Shark Attacks

Brett Patterson

Brett Patterson

Best Practices

Brett Patterson


We have a debate going on as to how shark attacks would be handled under protocol. I say Protocol 3: Animal Bites/Attacks, but some think it should be Protocol 30: Traumatic Injuries (Specific) due to possibility of amputation or lacerations.

Ruth M. Barefoot

Communications Training Officer

Currituck County Communications

Currituck, North Carolina, USA

Hi Ruth:

Generally speaking, when a caller complains of a specific injury after the fact, either Protocol 21: Hemorrhage/Lacerations or Protocol 30 is appropriate. However, when there are concerns regarding mechanism of injury, the more specific protocol, when available, is appropriate.

For instance, consider a fall from a bicycle causing a broken wrist. The caller is likely calling about the wrist and, although the patient did take a “fall,” the injury is the primary concern and there are no high mechanism issues. Therefore, Protocol 30 handles this case just fine.

However, your shark scenario is a little different due to scene safety and mechanism issues. Protocol 3 makes sure we know where the critter is, that we keep others away and, even if this is not an issue, we have the DELTA 6–9 Determinant Descriptors to consider regarding mechanism of injury. So, while the injury itself may not be to a DANGEROUS Body Area, the mechanism of injury may warrant a higher response due to the potential for occult injuries.

Brett Patterson

Academics & Standards Associate

Chair, Medical Council of Standards

International Academies of Emergency Dispatch® (IAED)


I have two questions.

  1. A caller, a medic from one of our AID Stations, states that the patient is complaining of seizures. He does not believe that the patient is having a seizure right now; however, the patient suffers from Traumatic Brain injury (TBI). He does have a twitch, but it does not appear to be nor does he believe it is a seizure (words from the medic). Would it be accurate to use Protocol 12: Convulsions/Seizures?
  2. Is it allowed to transfer a cardiac arrest (9E) call because it is not in your jurisdiction? Should we EMD the call or should we transfer the caller to the proper agency during a cardiac arrest, or any other ECHO call?
Clyde S. Matthews

Operations Officer

Fort Bragg, North Carolina, USA

Hi Clyde:

  1. It is common for patients with a history of brain injury to have seizures or seizure-like activity.
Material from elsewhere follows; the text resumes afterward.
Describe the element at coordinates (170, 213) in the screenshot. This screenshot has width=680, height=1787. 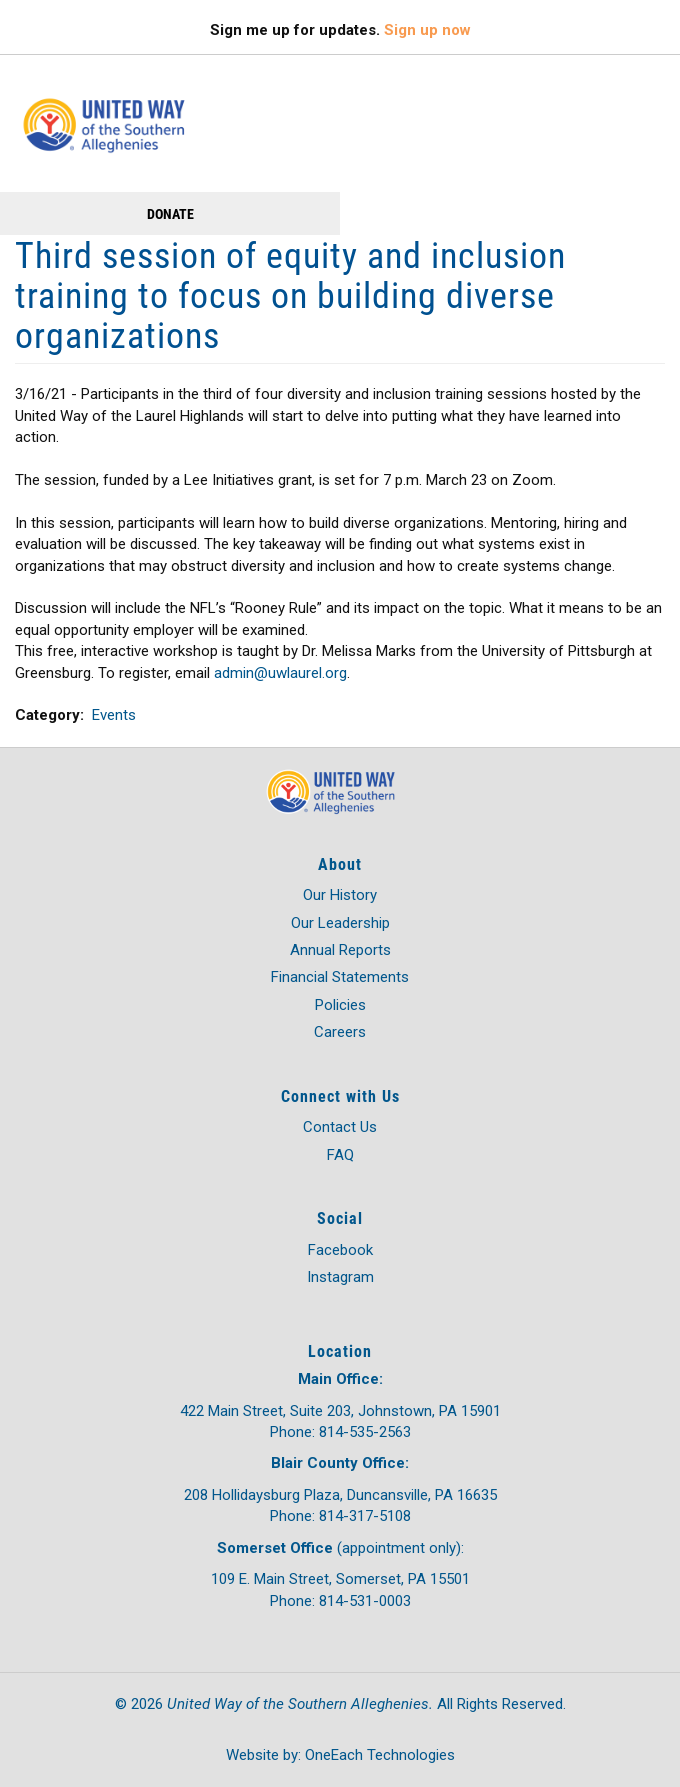
I see `Donate` at that location.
What the caller is actually describing is a focal seizure, or twitching of a part of the body. This is well handled using Protocol 12, following the Focal Seizure Pathway as noted in Key Qs 6 and 7. The call would likely code out as 12-A-4.
  2. This is a relatively common question that is addressed briefly in “Principles of Emergency Medical Dispatch” in Chapter 11. Legal Aspects of EMD, under the section Abandonment. In addition to consulting the textbook, I have included my response to a similar, previous question. Let me know if this helps.

In our EMD classes, your instructors told us that we are not allowed to hand over medical calls to agencies that do not EMD. I am unable to find anything that specifically states that in the book, although I did find the passage about dispatch abandonment. I am asking for something in writing stating that we are able or not able to give medical calls to agencies that do not EMD so we can accurately reflect this in our agency policies.

Thank you,

Rick Fisher

Laramie County Combined Communication Center

Cheyenne, Wyoming, USA


The Academy has no power to allow or disallow agency policy. However, we can provide some expert consensus on this subject.

The term "abandonment" has been used in civil court to describe inappropriately transferring care of a patient from one level of care to a lower level of care, i.e., an ALS provider hands off a patient with ALS need to a BLS provider. If damage results from such a breach of duty, negligence may be established in civil court. While we are not aware of any related dispatch-specific lawsuits, expert council has advised us that this sort of abandonment is potentially litigious in the emergency dispatch environment if an agency that provides pre-arrival instructions knowingly passes a caller to an agency that does not provide pre-arrival instructions without first providing the current standard of care, and damage results and causation is shown.

If such a policy is currently in place in a given communication center, our advice is to diligently pursue safer alternatives that maintain the current, international standard of care in the emergency dispatch environment, which includes the provision of pre-arrival instructions. This due diligence should include informing medical control, risk management, governmental authority, and all involved in operational and communication center management of the potential problem, in writing, so that if a lawsuit is brought, it may be shown that a good faith effort was made to provide the current standard of care.

As always, the goal should be to provide the best care possible to emergency callers in need. Clearly, public expectation and expert consensus have established a standard of care regarding pre-arrival instructions. It is our opinion that the failure to provide standardized, clinically sound, and current pre-arrival instructions constitutes a breach of duty in our profession. In the interest of quality patient care, every effort should be made to uphold this important standard in our industry, regardless of jurisdiction.

Please let me know if I can be of any further assistance.